Segment Start: Data for this task
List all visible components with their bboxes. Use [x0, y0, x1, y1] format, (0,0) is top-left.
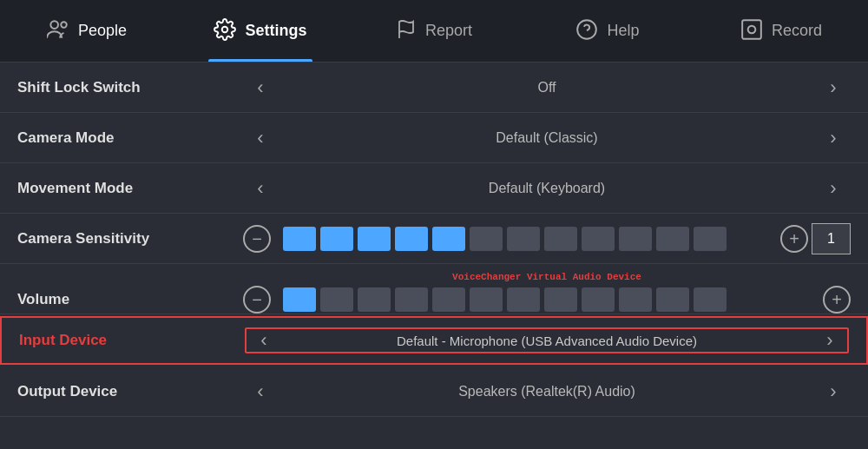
help-label: Help — [607, 22, 639, 40]
shift-lock-value: Off — [278, 80, 816, 96]
volume-bar-7 — [544, 287, 577, 312]
volume-bar-0 — [283, 287, 316, 312]
output-device-next-button[interactable]: › — [816, 380, 851, 403]
camera-sensitivity-bar-9 — [619, 227, 652, 251]
output-device-value: Speakers (Realtek(R) Audio) — [278, 384, 816, 399]
volume-bar-9 — [619, 287, 652, 312]
camera-sensitivity-bar-11 — [694, 227, 727, 251]
movement-mode-control: ‹ Default (Keyboard) › — [243, 177, 851, 200]
shift-lock-label: Shift Lock Switch — [17, 79, 243, 96]
output-device-control: ‹ Speakers (Realtek(R) Audio) › — [243, 380, 851, 403]
camera-sensitivity-bar-3 — [395, 227, 428, 251]
volume-wrapper: VoiceChanger Virtual Audio Device − + — [243, 286, 851, 314]
volume-bar-8 — [582, 287, 615, 312]
settings-icon — [214, 18, 236, 44]
volume-decrease-button[interactable]: − — [243, 286, 271, 314]
volume-bar-3 — [395, 287, 428, 312]
camera-sensitivity-bar-0 — [283, 227, 316, 251]
camera-mode-prev-button[interactable]: ‹ — [243, 127, 278, 149]
shift-lock-next-button[interactable]: › — [816, 76, 851, 99]
help-icon — [575, 18, 598, 44]
camera-mode-value: Default (Classic) — [278, 130, 816, 146]
nav-item-record[interactable]: Record — [694, 0, 868, 62]
camera-sensitivity-slider: − + 1 — [243, 223, 851, 254]
voice-changer-label: VoiceChanger Virtual Audio Device — [452, 272, 641, 282]
volume-bar-4 — [432, 287, 465, 312]
camera-sensitivity-value: 1 — [812, 223, 851, 254]
output-device-prev-button[interactable]: ‹ — [243, 380, 278, 403]
svg-point-2 — [222, 26, 228, 32]
movement-mode-value: Default (Keyboard) — [278, 181, 816, 196]
volume-bars — [274, 287, 819, 312]
camera-mode-control: ‹ Default (Classic) › — [243, 127, 851, 149]
shift-lock-control: ‹ Off › — [243, 76, 851, 99]
input-device-prev-button[interactable]: ‹ — [247, 329, 281, 352]
output-device-row: Output Device ‹ Speakers (Realtek(R) Aud… — [0, 366, 868, 417]
volume-increase-button[interactable]: + — [823, 286, 851, 314]
camera-sensitivity-bar-4 — [432, 227, 465, 251]
volume-row: Volume VoiceChanger Virtual Audio Device… — [0, 264, 868, 314]
camera-sensitivity-label: Camera Sensitivity — [17, 230, 243, 248]
input-device-value: Default - Microphone (USB Advanced Audio… — [281, 333, 812, 348]
camera-sensitivity-bar-5 — [470, 227, 503, 251]
volume-slider: − + — [243, 286, 851, 314]
volume-bar-5 — [470, 287, 503, 312]
nav-item-report[interactable]: Report — [347, 0, 521, 62]
camera-sensitivity-decrease-button[interactable]: − — [243, 225, 271, 253]
shift-lock-switch-row: Shift Lock Switch ‹ Off › — [0, 63, 868, 113]
settings-label: Settings — [245, 22, 306, 40]
camera-mode-next-button[interactable]: › — [816, 127, 851, 149]
camera-sensitivity-bar-7 — [544, 227, 577, 251]
input-device-next-button[interactable]: › — [812, 329, 847, 352]
volume-bar-6 — [507, 287, 540, 312]
svg-point-0 — [50, 21, 58, 29]
camera-sensitivity-bar-2 — [358, 227, 391, 251]
camera-sensitivity-increase-button[interactable]: + — [780, 225, 808, 253]
movement-mode-next-button[interactable]: › — [816, 177, 851, 200]
shift-lock-prev-button[interactable]: ‹ — [243, 76, 278, 99]
volume-bar-11 — [694, 287, 727, 312]
svg-rect-6 — [742, 20, 761, 39]
svg-point-1 — [61, 22, 67, 27]
camera-mode-label: Camera Mode — [17, 129, 243, 147]
camera-sensitivity-row: Camera Sensitivity − + 1 — [0, 214, 868, 264]
report-label: Report — [425, 22, 472, 40]
nav-item-help[interactable]: Help — [521, 0, 694, 62]
camera-sensitivity-bars — [274, 227, 777, 251]
record-label: Record — [772, 22, 822, 40]
people-icon — [47, 18, 69, 44]
volume-bar-10 — [656, 287, 689, 312]
movement-mode-row: Movement Mode ‹ Default (Keyboard) › — [0, 163, 868, 214]
volume-bar-2 — [358, 287, 391, 312]
nav-item-people[interactable]: People — [0, 0, 174, 62]
camera-sensitivity-control: − + 1 — [243, 223, 851, 254]
svg-point-4 — [578, 20, 597, 39]
camera-sensitivity-bar-1 — [320, 227, 353, 251]
movement-mode-label: Movement Mode — [17, 180, 243, 197]
output-device-label: Output Device — [17, 383, 243, 400]
input-device-label: Input Device — [19, 332, 245, 349]
record-icon — [740, 18, 763, 44]
volume-bar-1 — [320, 287, 353, 312]
input-device-control: ‹ Default - Microphone (USB Advanced Aud… — [245, 327, 849, 353]
report-icon — [396, 18, 417, 44]
top-navigation: People Settings Report Help — [0, 0, 868, 63]
svg-point-7 — [748, 25, 756, 33]
input-device-row: Input Device ‹ Default - Microphone (USB… — [0, 316, 868, 365]
camera-sensitivity-bar-8 — [582, 227, 615, 251]
volume-label: Volume — [17, 291, 243, 308]
camera-sensitivity-bar-6 — [507, 227, 540, 251]
camera-sensitivity-bar-10 — [656, 227, 689, 251]
nav-item-settings[interactable]: Settings — [174, 0, 347, 62]
movement-mode-prev-button[interactable]: ‹ — [243, 177, 278, 200]
camera-mode-row: Camera Mode ‹ Default (Classic) › — [0, 113, 868, 163]
settings-content: Shift Lock Switch ‹ Off › Camera Mode ‹ … — [0, 63, 868, 417]
people-label: People — [78, 22, 127, 40]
Segment End: Data for this task
- What you need to do:
Please restate the entries word for word, with all pictures left out.

- The answer:
List all visible components with their bboxes. Use [x0, y0, x1, y1] format, (0,0) is top-left.
help-label: Help — [607, 22, 639, 40]
shift-lock-value: Off — [278, 80, 816, 96]
volume-bar-7 — [544, 287, 577, 312]
volume-bar-0 — [283, 287, 316, 312]
output-device-next-button[interactable]: › — [816, 380, 851, 403]
camera-sensitivity-bar-9 — [619, 227, 652, 251]
output-device-value: Speakers (Realtek(R) Audio) — [278, 384, 816, 399]
volume-bar-9 — [619, 287, 652, 312]
camera-sensitivity-bar-11 — [694, 227, 727, 251]
movement-mode-control: ‹ Default (Keyboard) › — [243, 177, 851, 200]
shift-lock-label: Shift Lock Switch — [17, 79, 243, 96]
output-device-control: ‹ Speakers (Realtek(R) Audio) › — [243, 380, 851, 403]
camera-sensitivity-bar-3 — [395, 227, 428, 251]
volume-wrapper: VoiceChanger Virtual Audio Device − + — [243, 286, 851, 314]
volume-bar-8 — [582, 287, 615, 312]
settings-icon — [214, 18, 236, 44]
volume-decrease-button[interactable]: − — [243, 286, 271, 314]
volume-bar-3 — [395, 287, 428, 312]
camera-sensitivity-bar-0 — [283, 227, 316, 251]
camera-mode-prev-button[interactable]: ‹ — [243, 127, 278, 149]
shift-lock-next-button[interactable]: › — [816, 76, 851, 99]
help-icon — [575, 18, 598, 44]
camera-mode-value: Default (Classic) — [278, 130, 816, 146]
nav-item-record[interactable]: Record — [694, 0, 868, 62]
camera-sensitivity-slider: − + 1 — [243, 223, 851, 254]
voice-changer-label: VoiceChanger Virtual Audio Device — [452, 272, 641, 282]
volume-bar-4 — [432, 287, 465, 312]
camera-sensitivity-value: 1 — [812, 223, 851, 254]
output-device-prev-button[interactable]: ‹ — [243, 380, 278, 403]
svg-point-2 — [222, 26, 228, 32]
movement-mode-value: Default (Keyboard) — [278, 181, 816, 196]
volume-bars — [274, 287, 819, 312]
camera-mode-control: ‹ Default (Classic) › — [243, 127, 851, 149]
shift-lock-control: ‹ Off › — [243, 76, 851, 99]
input-device-prev-button[interactable]: ‹ — [247, 329, 281, 352]
output-device-row: Output Device ‹ Speakers (Realtek(R) Aud… — [0, 366, 868, 417]
volume-increase-button[interactable]: + — [823, 286, 851, 314]
camera-sensitivity-bar-4 — [432, 227, 465, 251]
volume-row: Volume VoiceChanger Virtual Audio Device… — [0, 264, 868, 314]
camera-sensitivity-label: Camera Sensitivity — [17, 230, 243, 248]
input-device-value: Default - Microphone (USB Advanced Audio… — [281, 333, 812, 348]
camera-sensitivity-bar-5 — [470, 227, 503, 251]
volume-slider: − + — [243, 286, 851, 314]
volume-bar-5 — [470, 287, 503, 312]
nav-item-report[interactable]: Report — [347, 0, 521, 62]
camera-sensitivity-decrease-button[interactable]: − — [243, 225, 271, 253]
shift-lock-switch-row: Shift Lock Switch ‹ Off › — [0, 63, 868, 113]
settings-label: Settings — [245, 22, 306, 40]
camera-mode-next-button[interactable]: › — [816, 127, 851, 149]
camera-sensitivity-bar-7 — [544, 227, 577, 251]
input-device-next-button[interactable]: › — [812, 329, 847, 352]
volume-bar-6 — [507, 287, 540, 312]
svg-point-0 — [50, 21, 58, 29]
camera-sensitivity-bar-2 — [358, 227, 391, 251]
camera-sensitivity-increase-button[interactable]: + — [780, 225, 808, 253]
movement-mode-next-button[interactable]: › — [816, 177, 851, 200]
shift-lock-prev-button[interactable]: ‹ — [243, 76, 278, 99]
volume-bar-11 — [694, 287, 727, 312]
svg-rect-6 — [742, 20, 761, 39]
svg-point-1 — [61, 22, 67, 27]
camera-mode-label: Camera Mode — [17, 129, 243, 147]
camera-sensitivity-row: Camera Sensitivity − + 1 — [0, 214, 868, 264]
report-label: Report — [425, 22, 472, 40]
nav-item-help[interactable]: Help — [521, 0, 694, 62]
camera-sensitivity-bars — [274, 227, 777, 251]
record-label: Record — [772, 22, 822, 40]
people-icon — [47, 18, 69, 44]
volume-bar-10 — [656, 287, 689, 312]
movement-mode-row: Movement Mode ‹ Default (Keyboard) › — [0, 163, 868, 214]
volume-bar-2 — [358, 287, 391, 312]
nav-item-people[interactable]: People — [0, 0, 174, 62]
camera-sensitivity-control: − + 1 — [243, 223, 851, 254]
svg-point-4 — [578, 20, 597, 39]
camera-sensitivity-bar-1 — [320, 227, 353, 251]
movement-mode-label: Movement Mode — [17, 180, 243, 197]
output-device-label: Output Device — [17, 383, 243, 400]
input-device-label: Input Device — [19, 332, 245, 349]
record-icon — [740, 18, 763, 44]
volume-bar-1 — [320, 287, 353, 312]
input-device-control: ‹ Default - Microphone (USB Advanced Aud… — [245, 327, 849, 353]
report-icon — [396, 18, 417, 44]
top-navigation: People Settings Report Help — [0, 0, 868, 63]
svg-point-7 — [748, 25, 756, 33]
input-device-row: Input Device ‹ Default - Microphone (USB… — [0, 316, 868, 365]
camera-sensitivity-bar-8 — [582, 227, 615, 251]
volume-label: Volume — [17, 291, 243, 308]
camera-sensitivity-bar-6 — [507, 227, 540, 251]
camera-sensitivity-bar-10 — [656, 227, 689, 251]
nav-item-settings[interactable]: Settings — [174, 0, 347, 62]
movement-mode-prev-button[interactable]: ‹ — [243, 177, 278, 200]
camera-mode-row: Camera Mode ‹ Default (Classic) › — [0, 113, 868, 163]
settings-content: Shift Lock Switch ‹ Off › Camera Mode ‹ … — [0, 63, 868, 417]
people-label: People — [78, 22, 127, 40]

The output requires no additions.